Within the records below, find each line that holds the string "цвет", then copy it.

Stored data entries
=====
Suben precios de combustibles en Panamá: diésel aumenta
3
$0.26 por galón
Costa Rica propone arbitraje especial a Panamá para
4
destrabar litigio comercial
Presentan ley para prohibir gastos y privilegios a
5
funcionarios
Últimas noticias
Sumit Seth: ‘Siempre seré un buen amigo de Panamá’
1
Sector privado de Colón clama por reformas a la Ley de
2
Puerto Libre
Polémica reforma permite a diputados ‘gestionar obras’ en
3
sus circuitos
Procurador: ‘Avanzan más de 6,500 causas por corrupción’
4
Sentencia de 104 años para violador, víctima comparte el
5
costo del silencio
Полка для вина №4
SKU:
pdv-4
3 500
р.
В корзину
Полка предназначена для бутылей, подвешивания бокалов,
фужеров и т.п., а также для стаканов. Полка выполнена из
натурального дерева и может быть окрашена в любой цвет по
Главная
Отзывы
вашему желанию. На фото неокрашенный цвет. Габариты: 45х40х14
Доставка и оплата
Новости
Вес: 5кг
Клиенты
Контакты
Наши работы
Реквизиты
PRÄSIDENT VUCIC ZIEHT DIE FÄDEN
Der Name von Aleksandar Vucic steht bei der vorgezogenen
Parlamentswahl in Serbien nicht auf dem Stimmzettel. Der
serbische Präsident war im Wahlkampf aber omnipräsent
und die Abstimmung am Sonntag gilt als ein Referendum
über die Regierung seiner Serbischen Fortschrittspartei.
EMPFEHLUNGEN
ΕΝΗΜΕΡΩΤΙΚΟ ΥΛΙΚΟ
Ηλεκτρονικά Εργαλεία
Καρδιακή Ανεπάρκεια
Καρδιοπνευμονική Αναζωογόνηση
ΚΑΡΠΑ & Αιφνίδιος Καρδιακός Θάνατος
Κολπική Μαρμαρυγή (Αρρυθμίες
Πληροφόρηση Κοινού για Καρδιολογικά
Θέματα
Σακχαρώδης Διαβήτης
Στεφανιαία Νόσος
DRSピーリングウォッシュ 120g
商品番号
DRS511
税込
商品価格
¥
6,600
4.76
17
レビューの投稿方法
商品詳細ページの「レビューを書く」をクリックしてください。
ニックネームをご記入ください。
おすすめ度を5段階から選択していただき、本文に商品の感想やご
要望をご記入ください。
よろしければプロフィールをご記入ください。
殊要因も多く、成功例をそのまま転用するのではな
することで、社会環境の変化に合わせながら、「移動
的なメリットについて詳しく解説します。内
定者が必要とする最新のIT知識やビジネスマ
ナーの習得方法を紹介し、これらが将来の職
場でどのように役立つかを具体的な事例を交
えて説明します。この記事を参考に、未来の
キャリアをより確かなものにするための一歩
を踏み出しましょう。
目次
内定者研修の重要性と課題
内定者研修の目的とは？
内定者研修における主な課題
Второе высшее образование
=====
◆ **ANSWER TO THE PROBLEM**
натурального дерева и может быть окрашена в любой цвет по
вашему желанию. На фото неокрашенный цвет. Габариты: 45х40х14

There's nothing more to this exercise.